The algorithm uses constant extra variables. Depending on the language implementation of sorting, recursion stack usage may contribute O(log n) auxiliary space.
Test Cases
from typing import List
class Solution:
def removeCoveredIntervals(self, intervals: List[List[int]]) -> int:
intervals.sort(key=lambda interval: (interval[0], -interval[1]))
remaining_intervals = 0
max_end = 0
for start, end in intervals:
if end > max_end:
remaining_intervals += 1
max_end = end
return remaining_intervals
solution = Solution()
assert solution.removeCoveredIntervals([[1,4],[3,6],[2,8]]) == 2 # basic example
assert solution.removeCoveredIntervals([[1,4],[2,3]]) == 1 # one interval covered
assert solution.removeCoveredIntervals([[1,2]]) == 1 # single interval
assert solution.removeCoveredIntervals([[1,10],[2,9],[3,8],[4,7]]) == 1 # deeply nested intervals
assert solution.removeCoveredIntervals([[1,2],[2,3],[3,4]]) == 3 # overlapping but not covered
assert solution.removeCoveredIntervals([[1,4],[1,5]]) == 1 # same start, larger interval covers smaller
assert solution.removeCoveredIntervals([[1,5],[1,4],[1,3]]) == 1 # multiple equal starts
assert solution.removeCoveredIntervals([[0,10],[5,12]]) == 2 # overlap without coverage
assert solution.removeCoveredIntervals([[1,100000],[2,99999]]) == 1 # large endpoint values
assert solution.removeCoveredIntervals([[3,10],[4,10],[5,11]]) == 2 # equal ends with different starts
| Test | Why |
|---|---|
[[1,4],[3,6],[2,8]] |
Validates the main example |
[[1,4],[2,3]] |
Tests direct coverage |
[[1,2]] |
Tests smallest possible input |
[[1,10],[2,9],[3,8],[4,7]] |
Tests multiple nested intervals |
[[1,2],[2,3],[3,4]] |
Ensures overlap is not confused with coverage |
[[1,4],[1,5]] |
Tests identical starts |
[[1,5],[1,4],[1,3]] |
Verifies descending-end sorting behavior |
[[0,10],[5,12]] |
Tests partial overlap without coverage |
[[1,100000],[2,99999]] |
Tests large values |
[[3,10],[4,10],[5,11]] |
Tests intervals sharing the same end |
Edge Cases
One important edge case occurs when multiple intervals share the same starting point. For example:
[[1,5],[1,4]]
A naive sorting strategy that sorts ending points ascending could process [1,4] first, making it difficult to recognize that it is covered. Sorting ending points in descending order ensures the larger interval appears first, allowing the algorithm to detect coverage correctly.

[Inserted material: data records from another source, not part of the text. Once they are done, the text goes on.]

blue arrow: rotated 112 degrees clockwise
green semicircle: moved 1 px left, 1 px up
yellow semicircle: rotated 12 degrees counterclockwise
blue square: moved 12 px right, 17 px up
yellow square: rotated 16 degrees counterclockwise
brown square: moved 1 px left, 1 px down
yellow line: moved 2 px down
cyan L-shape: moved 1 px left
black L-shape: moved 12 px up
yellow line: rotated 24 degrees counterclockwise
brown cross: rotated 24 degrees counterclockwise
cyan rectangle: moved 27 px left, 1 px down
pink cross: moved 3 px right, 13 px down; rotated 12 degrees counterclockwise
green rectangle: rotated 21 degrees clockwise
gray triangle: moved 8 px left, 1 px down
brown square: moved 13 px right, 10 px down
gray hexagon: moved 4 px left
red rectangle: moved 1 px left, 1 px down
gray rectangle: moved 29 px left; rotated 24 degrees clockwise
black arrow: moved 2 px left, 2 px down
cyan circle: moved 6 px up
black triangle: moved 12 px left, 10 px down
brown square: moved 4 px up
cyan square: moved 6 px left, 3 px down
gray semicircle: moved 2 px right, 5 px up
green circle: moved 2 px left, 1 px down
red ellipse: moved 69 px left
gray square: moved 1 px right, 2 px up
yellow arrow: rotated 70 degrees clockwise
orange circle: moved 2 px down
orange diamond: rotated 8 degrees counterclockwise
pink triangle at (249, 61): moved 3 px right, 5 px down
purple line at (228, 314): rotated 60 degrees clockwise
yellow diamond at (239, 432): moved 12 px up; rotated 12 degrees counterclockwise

Another important case is overlapping intervals that are not covered:
[[1,4],[3,6]]
These intervals overlap, but neither fully contains the other. A buggy implementation might incorrectly remove one interval simply because overlap exists. The algorithm avoids this mistake by checking only whether end <= max_end.

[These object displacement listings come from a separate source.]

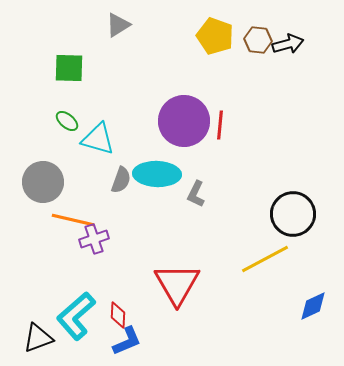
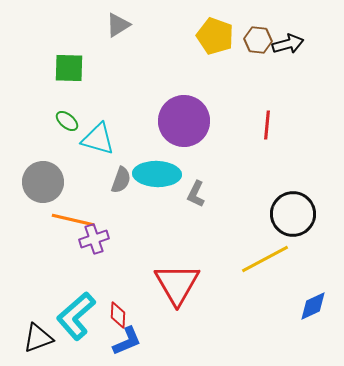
red line: moved 47 px right
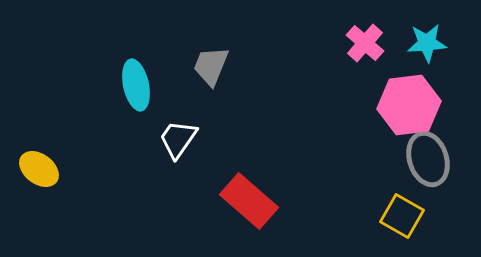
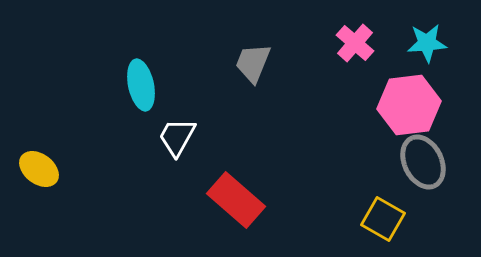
pink cross: moved 10 px left
gray trapezoid: moved 42 px right, 3 px up
cyan ellipse: moved 5 px right
white trapezoid: moved 1 px left, 2 px up; rotated 6 degrees counterclockwise
gray ellipse: moved 5 px left, 3 px down; rotated 8 degrees counterclockwise
red rectangle: moved 13 px left, 1 px up
yellow square: moved 19 px left, 3 px down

Deeply nested intervals are another common source of bugs:
[[1,10],[2,9],[3,8],[4,7]]
Every interval except the first is covered. The algorithm handles this efficiently because max_end remains 10 throughout the scan, causing every later interval to be recognized as covered immediately.
A final edge case involves the smallest possible input:
[[1,2]]
Since no other interval exists to cover it, the answer must be 1. The algorithm naturally handles this because the first interval always increases max_end and is counted.